Mais le protocole 42… On ne peut pas être confronté au protocole 42. Miller boit une gorgée d’eau et se lance :
— Vous savez, madame… Pardon, j’ai oublié vos noms.
— Agent senior Gloria Lopez. Et mon homologue de la CIA, Marcus Cox.
— Eh bien, agent senior Gloria Lopez, pour tout vous avouer, le protocole 42 est… comment le formuler…
Adrian Miller boit une nouvelle gorgée d’eau, les mots ne lui viennent pas. Il ne peut tout de même pas leur avouer que c’est juste une méchante blague de matheux qui a déjà coûté un demi-million de dollars au contribuable, rien qu’en comptant les vingt ans où l’État a rémunéré deux farceurs pour porter en permanence des portables blindés qui n’auraient jamais dû sonner. Il observe le Boeing, gros cigare d’aluminium désormais éclairé par de puissants projecteurs.
— Savez-vous exactement pourquoi nous sommes là ? Qu’est-ce qu’il a de spécial, cet avion ? À part son pare-brise grêlé et son nez défoncé.
— Le radôme, corrige l’agent spécial. Le nez de l’avion. Ça s’appelle un radôme.
La jeune femme les interrompt.
— Nous ne savons pas grand-chose, professeur Miller. Et l’hélico du professeur Brewster-Wang est en approche. C’est le point noir, là-bas, au nord.

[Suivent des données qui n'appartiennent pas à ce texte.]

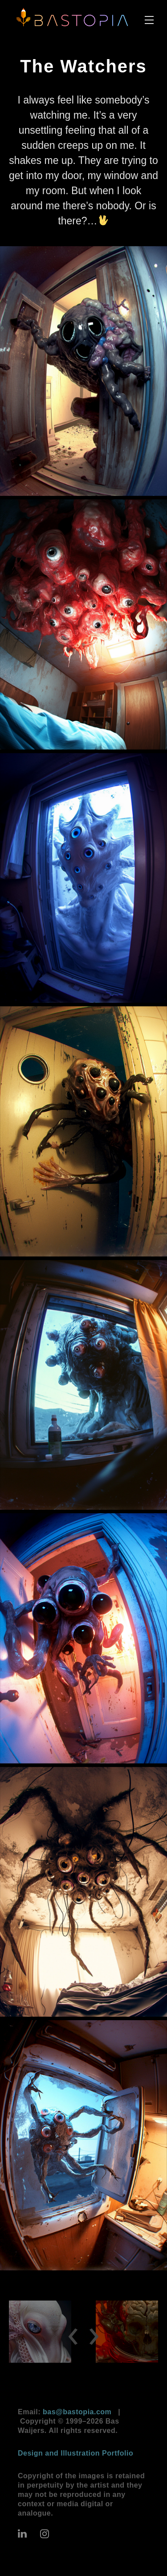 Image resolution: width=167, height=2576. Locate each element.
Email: (64, 2412)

— D’ailleurs, veuillez signer en bas de cette feuille, professeur Miller, ajoute l’agent Cox en ouvrant une enveloppe. C’est un engagement de confidentialité : toute information qui vous est désormais délivrée est classifiée. Si vous refusiez de le signer, cela vous ferait relever du tribunal militaire pour atteinte à la sécurité nationale. Et le violer après l’avoir signé, en vertu du 18 US code § 79, serait considéré comme un crime de haute trahison. Merci de votre collaboration.
Depuis – au moins – le roi Arthur et ses chevaliers, la gent militaire aime à se réunir en rond, sans doute parce que le cercle proclame l’égalité des mérites sans rien cacher des réelles hiérarchies. La base de McGuire possède donc sa grande table ronde au centre de la salle souterraine de commandement, aux éclairages crus, et dont les murs sont tapissés de larges écrans : plusieurs affichent l’image du 787, cloué au sol, filmé sous toutes ses faces par une batterie de caméras.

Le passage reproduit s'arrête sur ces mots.